Congressional Candidates Set Fundraising Record

Share     |   Comments   |   Print

By: Michael C. Bailey
Published: 09/10/10

The first leg of the race for US Representative of the 10th Congressional District is already proving to be the most expensive in that seat’s history, with seven candidates dropping a combined $1.8 million on their campaigns as they head into Primary Election Day.

As of August 25, the end of the most recent quarterly reporting period, the Federal Election Commission that the two Democrats, four Republicans, and one unenrolled candidate hoping to succeed the retiring Congressman William D. Delahunt had raised in total $1,877,103 over the course of their respective campaigns.

Most of that money had already been spent as of the reporting deadline; the seven reporting candidates claimed between them $593,466 in cash remaining in their campaign accounts.

Democrat William R. Keating, Norfolk County’s district attorney, led the pack, claiming $655,500 in donations -- although some of that money was in effect transferred from his DA campaign account. After declaring his candidacy for Congress, Mr. Keating’s campaign committee returned donations to his DA campaign and asked supporters to re-donate that money to his Congressional campaign.

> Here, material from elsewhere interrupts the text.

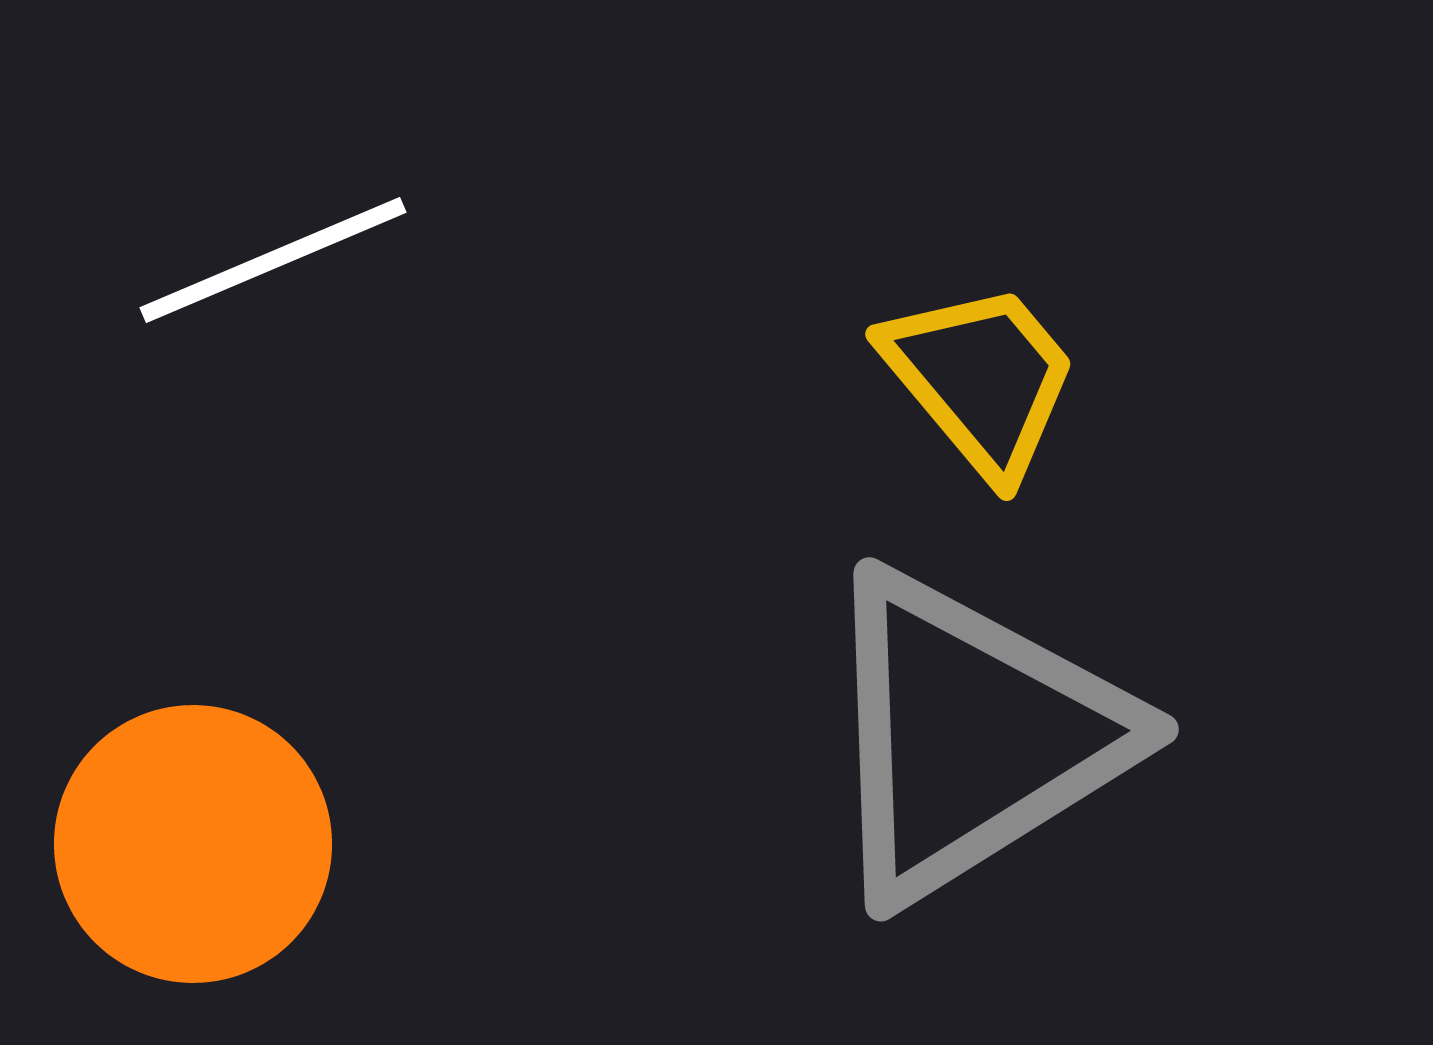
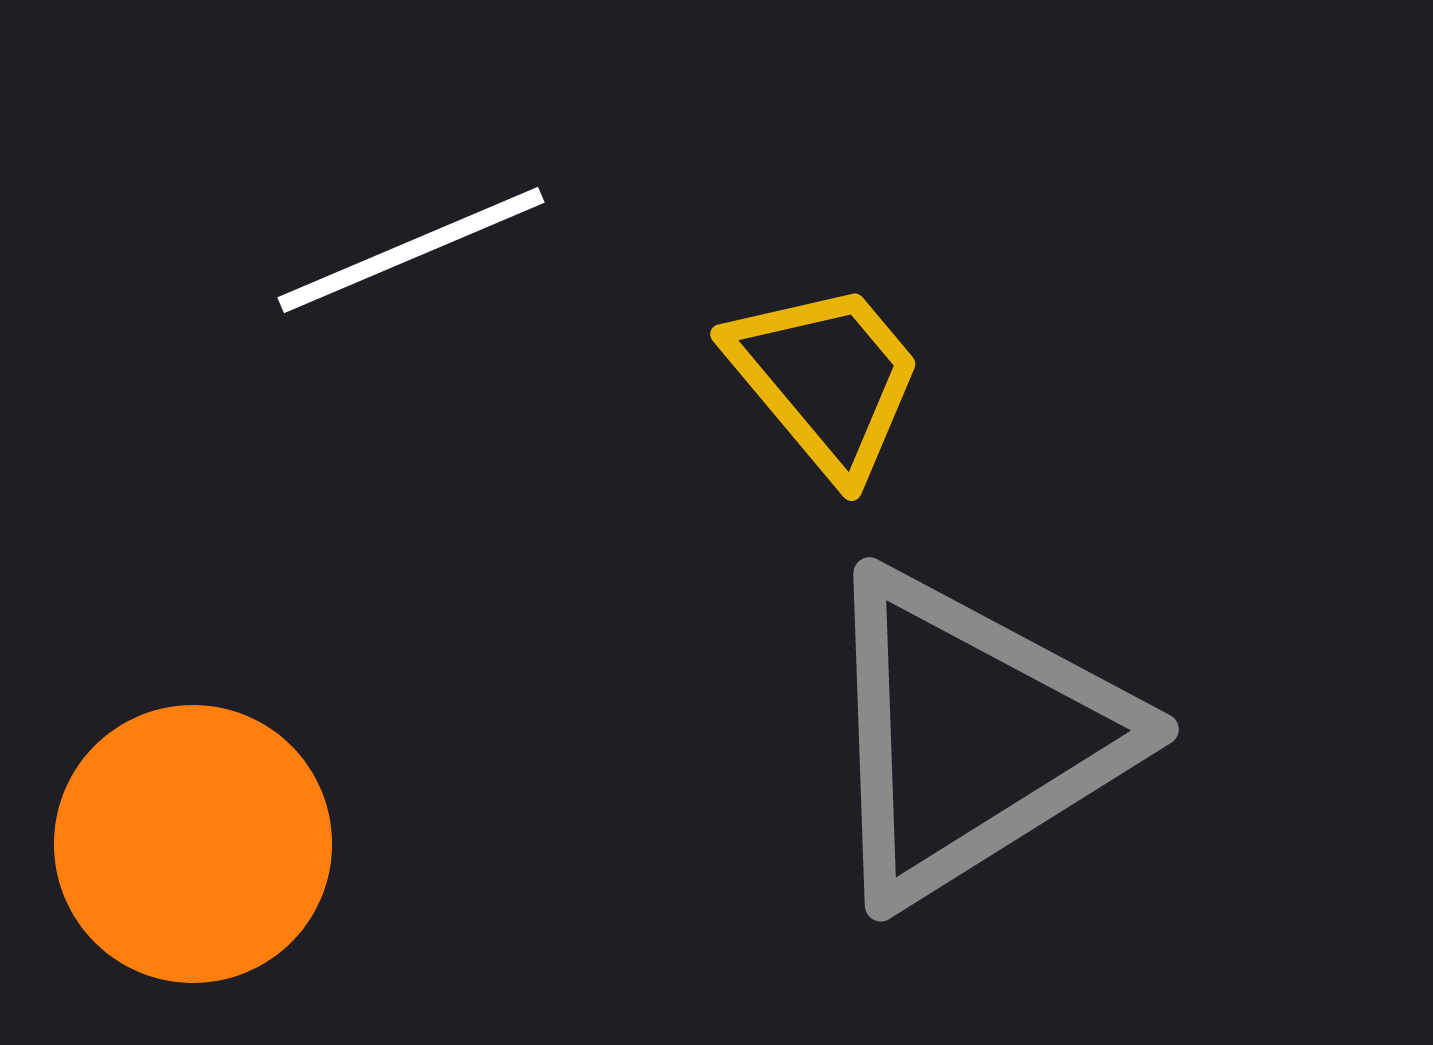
white line: moved 138 px right, 10 px up
yellow trapezoid: moved 155 px left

State Representative Jeffrey D. Perry (R – Sandwich) claimed the second largest war chest overall, and the largest among the field of four Republican contenders, raising $517,118.

Republican Joseph D. Malone has proven the big spender of the race to date. He raised $402,121 and spent $350,773.

State Senator Robert A. O’Leary (D – Barnstable) raised $256,428, not even half the amount raised by his primary rival, Mr. Keating. Republican Raymond Kasperowicz raised $19,686; Republican Robert E. Hayden III – a late entry in the race – raised $17,750, $6,000 of which came from the candidate’s personal funds; and unenrolled candidate James Sheets raised $8,500 – none of which had been spent as of the reporting deadline.

Mr. Kasperowicz, Mr. Hayden, and Mr. Sheets have not accepted any donations from a political action committee.

Two other unenrolled candidates, MaryAnne Lewis and Joseph van Nes, had not filed reports. Candidates do not have to report donations totaling less than $5,000.

In the last contest for the 10th district seat in 2006, four candidates – Rep. Delahunt, two Republican challengers, and an unenrolled candidate – raised collectively $1,262,821, with Rep. Delahunt’s war chest contributing $1.1 million toward that total.